State law at the time prohibited abortion after around 6 weeks. Legal experts say this kind of law leaves doctors uncertain of what's legal and can put patients in dangerous situations.
Weeks after her miscarriage was confirmed, Christina Zielke started bleeding heavily while on a trip out of town. At an ER in Ohio, she was given tests but no treatment, and discharged soon after, still bleeding. She says she was told the hospital needed proof there was no fetal development.

Christina Zielke and her husband were excited when she got pregnant in July. It was her first pregnancy at age 33 – everything was new. But during the ultrasound at her initial prenatal appointment in Washington D.C., there was no heartbeat. Bloodwork taken a few days apart showed her pregnancy hormone levels were dropping.

A doctor from her Ob-Gyn's office called her to confirm that the pregnancy had ended in a miscarriage. They laid out her options: Take medication to make the pregnancy tissue come out faster, have a dilation and curettage or D&C procedure to remove the pregnancy tissue from her uterus, or wait for it to come out on its own.

The doctor suggested she wait, but didn't tell her how long that can take. After a few weeks with no change, she looked online and read that for some people it takes weeks before vaginal bleeding starts. "So I counted myself as one of those women – it was just taking longer for my body – and I tried to put it out of my mind," she says.

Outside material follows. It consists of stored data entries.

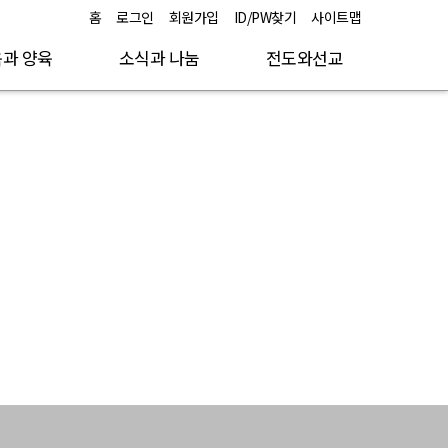
홈
로그인
회원가입
ID/PW찾기
사이트맵
과 양육
소식과 나눔
전도와선교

Soon after that, Zielke and her husband Greg Holeyman took the seven-hour drive from D.C. to northeast Ohio for a wedding party for her younger brother.

"On the drive to Ohio, I had some really heavy bleeding – to the point [that] we had to stop and clean out the car and change all the clothes," she says. She assumed her body had passed the pregnancy tissue and "that was really probably it."